Saved data entries
☆ ☆ ☆

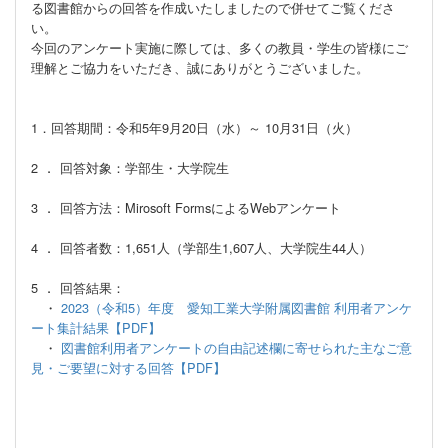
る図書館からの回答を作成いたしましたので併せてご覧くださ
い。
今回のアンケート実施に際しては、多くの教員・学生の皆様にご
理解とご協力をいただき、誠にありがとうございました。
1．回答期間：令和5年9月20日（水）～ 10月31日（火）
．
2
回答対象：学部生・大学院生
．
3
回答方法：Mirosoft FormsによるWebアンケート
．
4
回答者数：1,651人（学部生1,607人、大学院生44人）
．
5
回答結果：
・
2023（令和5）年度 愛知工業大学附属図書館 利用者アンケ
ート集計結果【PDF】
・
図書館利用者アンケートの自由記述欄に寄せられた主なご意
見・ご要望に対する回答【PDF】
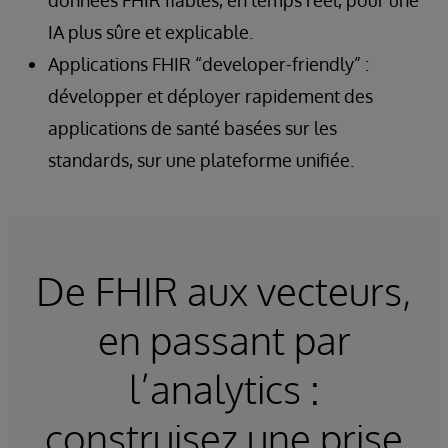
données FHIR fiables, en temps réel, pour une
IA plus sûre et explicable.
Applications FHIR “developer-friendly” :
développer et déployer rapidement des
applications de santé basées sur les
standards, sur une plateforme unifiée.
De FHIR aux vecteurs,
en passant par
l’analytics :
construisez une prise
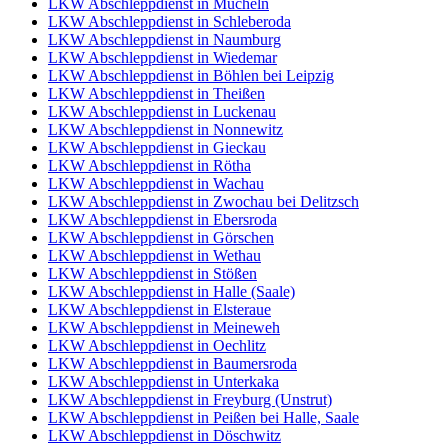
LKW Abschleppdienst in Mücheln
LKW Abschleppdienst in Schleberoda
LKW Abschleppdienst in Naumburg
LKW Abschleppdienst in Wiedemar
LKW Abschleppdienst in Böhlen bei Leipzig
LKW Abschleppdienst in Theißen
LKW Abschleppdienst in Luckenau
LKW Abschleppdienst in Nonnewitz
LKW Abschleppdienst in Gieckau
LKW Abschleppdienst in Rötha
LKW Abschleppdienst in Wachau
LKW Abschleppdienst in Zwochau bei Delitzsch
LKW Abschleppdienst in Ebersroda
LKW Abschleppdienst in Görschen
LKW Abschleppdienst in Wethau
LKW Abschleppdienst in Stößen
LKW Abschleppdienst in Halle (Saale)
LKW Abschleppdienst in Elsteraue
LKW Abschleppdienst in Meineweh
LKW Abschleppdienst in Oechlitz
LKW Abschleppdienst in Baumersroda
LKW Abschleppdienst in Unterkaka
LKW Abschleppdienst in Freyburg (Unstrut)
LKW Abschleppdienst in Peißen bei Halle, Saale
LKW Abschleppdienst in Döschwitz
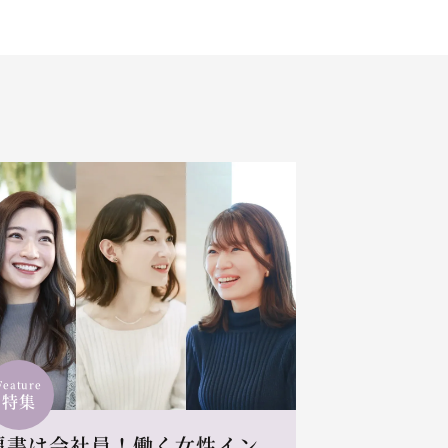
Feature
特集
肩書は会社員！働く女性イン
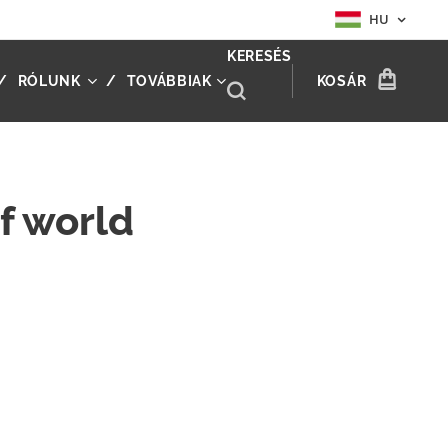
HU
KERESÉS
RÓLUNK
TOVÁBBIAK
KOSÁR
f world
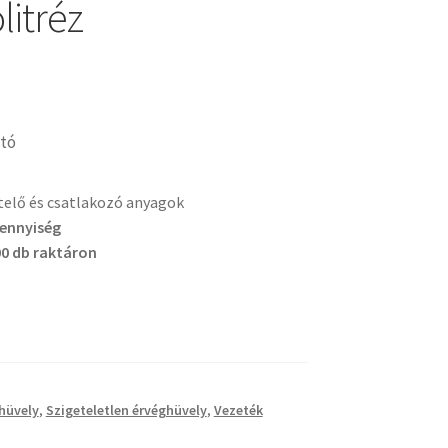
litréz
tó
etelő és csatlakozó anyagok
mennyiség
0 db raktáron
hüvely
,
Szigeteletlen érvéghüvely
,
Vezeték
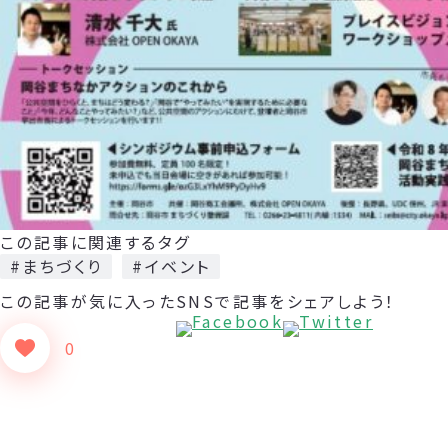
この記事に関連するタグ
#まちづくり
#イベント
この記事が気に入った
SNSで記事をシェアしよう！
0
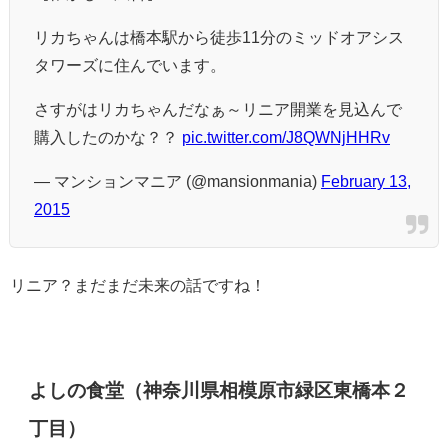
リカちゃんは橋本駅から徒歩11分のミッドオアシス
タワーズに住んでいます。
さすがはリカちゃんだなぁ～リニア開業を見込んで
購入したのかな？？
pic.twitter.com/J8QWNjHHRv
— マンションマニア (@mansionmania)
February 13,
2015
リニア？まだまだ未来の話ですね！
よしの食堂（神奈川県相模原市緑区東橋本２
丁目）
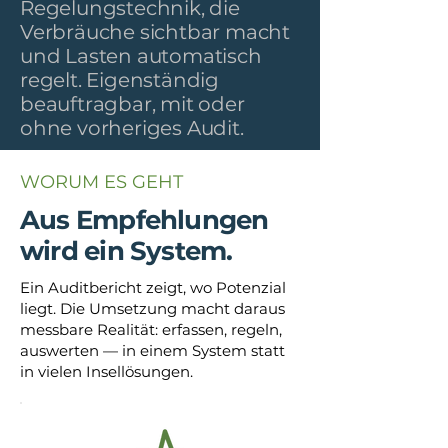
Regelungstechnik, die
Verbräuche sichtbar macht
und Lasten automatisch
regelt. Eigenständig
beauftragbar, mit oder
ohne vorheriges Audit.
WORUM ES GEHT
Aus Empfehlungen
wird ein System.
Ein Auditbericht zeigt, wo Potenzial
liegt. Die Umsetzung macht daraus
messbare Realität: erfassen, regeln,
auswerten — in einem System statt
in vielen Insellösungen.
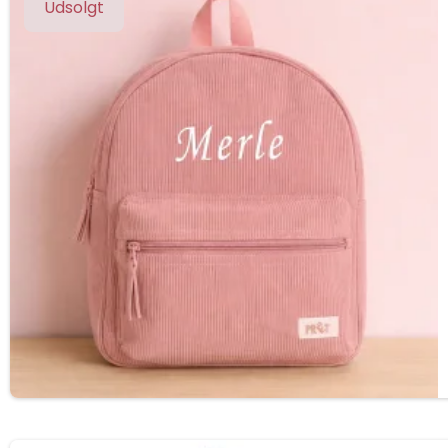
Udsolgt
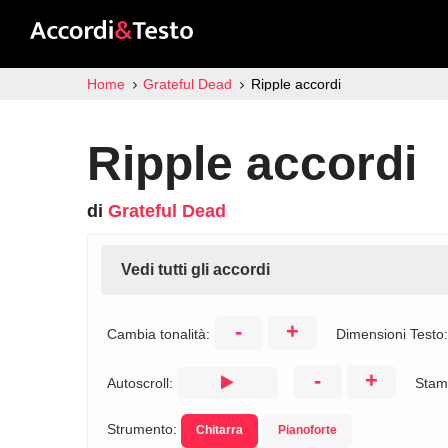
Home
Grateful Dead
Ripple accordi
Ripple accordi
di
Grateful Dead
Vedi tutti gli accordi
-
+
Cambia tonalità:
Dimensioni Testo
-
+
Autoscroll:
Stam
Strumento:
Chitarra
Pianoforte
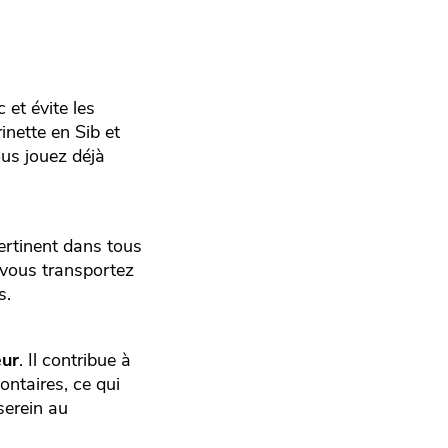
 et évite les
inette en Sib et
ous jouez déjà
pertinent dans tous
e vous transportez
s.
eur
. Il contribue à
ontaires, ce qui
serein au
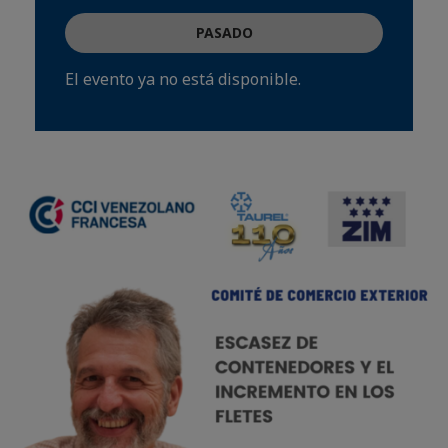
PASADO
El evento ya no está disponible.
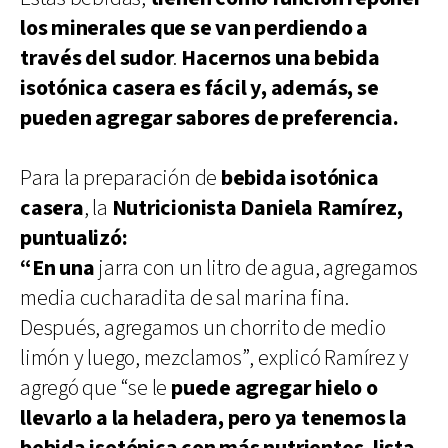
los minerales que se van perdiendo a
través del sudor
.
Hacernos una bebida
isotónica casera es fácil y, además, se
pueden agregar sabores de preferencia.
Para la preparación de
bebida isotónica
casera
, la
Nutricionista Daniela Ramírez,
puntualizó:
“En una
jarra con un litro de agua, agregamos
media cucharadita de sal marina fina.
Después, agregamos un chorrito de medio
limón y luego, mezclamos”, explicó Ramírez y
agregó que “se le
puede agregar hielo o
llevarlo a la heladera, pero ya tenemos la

☆ ☆ ☆

> **Brief**:
Copy each line above containing the string "System".

> **Solution to the exercise**:
wird ein System.
auswerten — in einem System statt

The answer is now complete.